Page images and extracted text
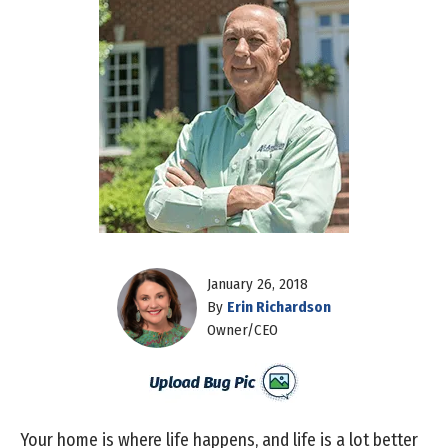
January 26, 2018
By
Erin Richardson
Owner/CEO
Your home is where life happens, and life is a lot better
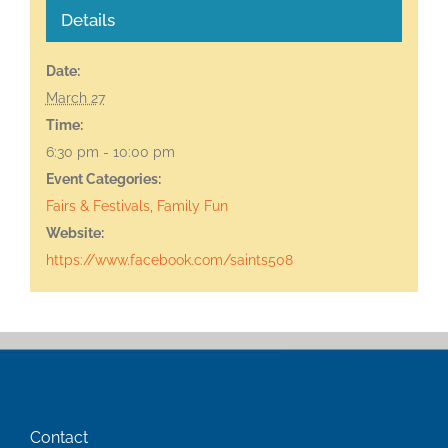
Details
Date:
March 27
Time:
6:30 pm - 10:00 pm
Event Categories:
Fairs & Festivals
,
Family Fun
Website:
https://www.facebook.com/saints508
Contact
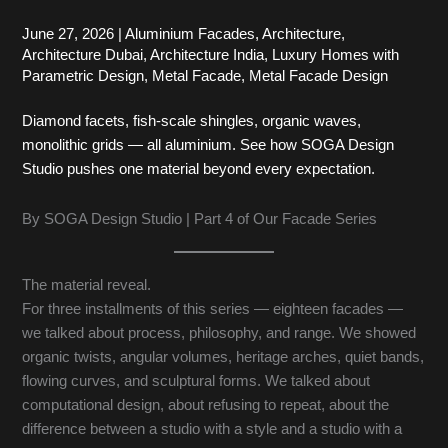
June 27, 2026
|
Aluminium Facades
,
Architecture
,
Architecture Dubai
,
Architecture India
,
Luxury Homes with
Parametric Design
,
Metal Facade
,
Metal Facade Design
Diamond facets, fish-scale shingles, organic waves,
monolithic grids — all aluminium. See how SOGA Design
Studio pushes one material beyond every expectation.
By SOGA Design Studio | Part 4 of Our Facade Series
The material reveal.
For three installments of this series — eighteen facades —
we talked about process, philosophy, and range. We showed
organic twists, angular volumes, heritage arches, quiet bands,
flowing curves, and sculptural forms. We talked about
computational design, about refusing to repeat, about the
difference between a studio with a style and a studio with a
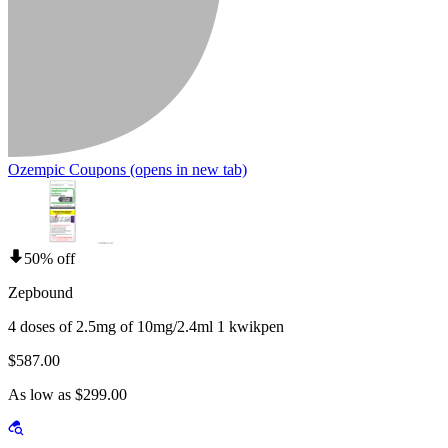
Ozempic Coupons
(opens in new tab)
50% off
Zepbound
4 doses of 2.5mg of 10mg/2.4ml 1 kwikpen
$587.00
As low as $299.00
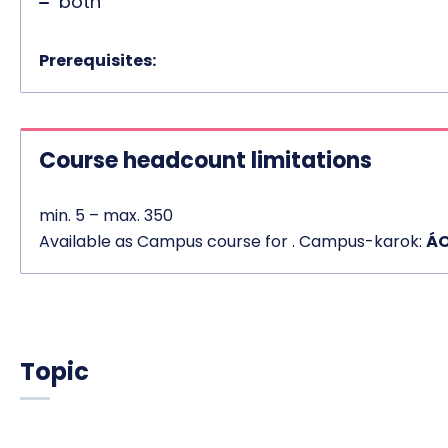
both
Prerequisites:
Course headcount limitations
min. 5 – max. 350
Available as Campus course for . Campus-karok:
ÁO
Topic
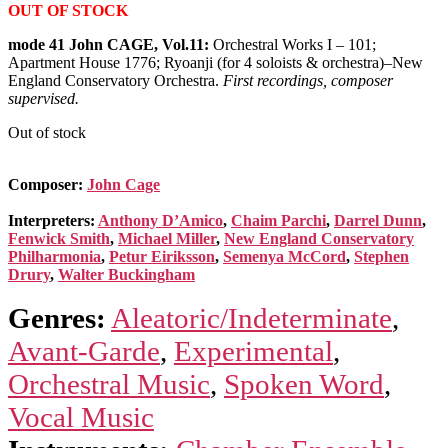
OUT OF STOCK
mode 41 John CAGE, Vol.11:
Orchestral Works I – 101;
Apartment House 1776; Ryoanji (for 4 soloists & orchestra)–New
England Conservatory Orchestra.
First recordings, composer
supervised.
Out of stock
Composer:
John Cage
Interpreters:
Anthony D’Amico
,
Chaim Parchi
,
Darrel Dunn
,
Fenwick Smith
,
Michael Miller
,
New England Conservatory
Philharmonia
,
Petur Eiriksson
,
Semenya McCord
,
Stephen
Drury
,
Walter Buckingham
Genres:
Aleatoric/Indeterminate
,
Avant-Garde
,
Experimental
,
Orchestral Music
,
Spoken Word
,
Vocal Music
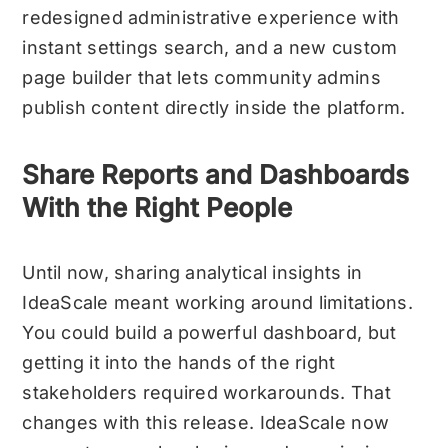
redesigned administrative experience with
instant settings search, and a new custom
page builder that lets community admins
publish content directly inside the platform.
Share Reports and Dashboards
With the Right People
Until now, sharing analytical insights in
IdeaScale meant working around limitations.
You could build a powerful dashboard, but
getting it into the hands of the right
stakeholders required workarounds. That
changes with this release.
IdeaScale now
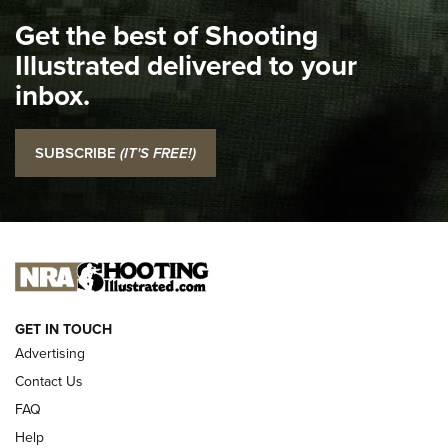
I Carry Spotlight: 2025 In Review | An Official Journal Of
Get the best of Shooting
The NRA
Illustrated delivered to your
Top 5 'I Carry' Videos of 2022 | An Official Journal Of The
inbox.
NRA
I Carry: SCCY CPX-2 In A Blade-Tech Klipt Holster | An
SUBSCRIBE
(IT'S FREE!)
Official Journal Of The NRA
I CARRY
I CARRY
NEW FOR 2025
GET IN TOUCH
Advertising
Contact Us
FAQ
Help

■ Exercise:
Could you retype all the entries exactly, skipping the pictures?

■ Answer below:
January 26, 2018
By
Erin Richardson
Owner/CEO
Your home is where life happens, and life is a lot better
Details
Date:
March 27
Time:
6:30 pm - 10:00 pm
Event Categories:
Fairs & Festivals
,
Family Fun
Website:
https://www.facebook.com/saints508
Contact
June 27, 2026
|
Aluminium Facades
,
Architecture
,
Architecture Dubai
,
Architecture India
,
Luxury Homes with
Parametric Design
,
Metal Facade
,
Metal Facade Design
Diamond facets, fish-scale shingles, organic waves,
monolithic grids — all aluminium. See how SOGA Design
Studio pushes one material beyond every expectation.
By SOGA Design Studio | Part 4 of Our Facade Series
The material reveal.
For three installments of this series — eighteen facades —
we talked about process, philosophy, and range. We showed
organic twists, angular volumes, heritage arches, quiet bands,
flowing curves, and sculptural forms. We talked about
computational design, about refusing to repeat, about the
difference between a studio with a style and a studio with a
Ozempic Coupons
(opens in new tab)
50% off
Zepbound
4 doses of 2.5mg of 10mg/2.4ml 1 kwikpen
$587.00
As low as $299.00
both
Prerequisites:
Course headcount limitations
min. 5 – max. 350
Available as Campus course for . Campus-karok:
ÁO
Topic
OUT OF STOCK
mode 41 John CAGE, Vol.11:
Orchestral Works I – 101;
Apartment House 1776; Ryoanji (for 4 soloists & orchestra)–New
England Conservatory Orchestra.
First recordings, composer
supervised.
Out of stock
Composer:
John Cage
Interpreters:
Anthony D’Amico
,
Chaim Parchi
,
Darrel Dunn
,
Fenwick Smith
,
Michael Miller
,
New England Conservatory
Philharmonia
,
Petur Eiriksson
,
Semenya McCord
,
Stephen
Drury
,
Walter Buckingham
Genres:
Aleatoric/Indeterminate
,
Avant-Garde
,
Experimental
,
Orchestral Music
,
Spoken Word
,
Vocal Music
redesigned administrative experience with
instant settings search, and a new custom
page builder that lets community admins
publish content directly inside the platform.
Share Reports and Dashboards
With the Right People
Until now, sharing analytical insights in
IdeaScale meant working around limitations.
You could build a powerful dashboard, but
getting it into the hands of the right
stakeholders required workarounds. That
changes with this release.
IdeaScale now
I Carry Spotlight: 2025 In Review | An Official Journal Of
Get the best of Shooting
The NRA
Illustrated delivered to your
Top 5 'I Carry' Videos of 2022 | An Official Journal Of The
inbox.
NRA
I Carry: SCCY CPX-2 In A Blade-Tech Klipt Holster | An
SUBSCRIBE
(IT'S FREE!)
Official Journal Of The NRA
I CARRY
I CARRY
NEW FOR 2025
GET IN TOUCH
Advertising
Contact Us
FAQ
Help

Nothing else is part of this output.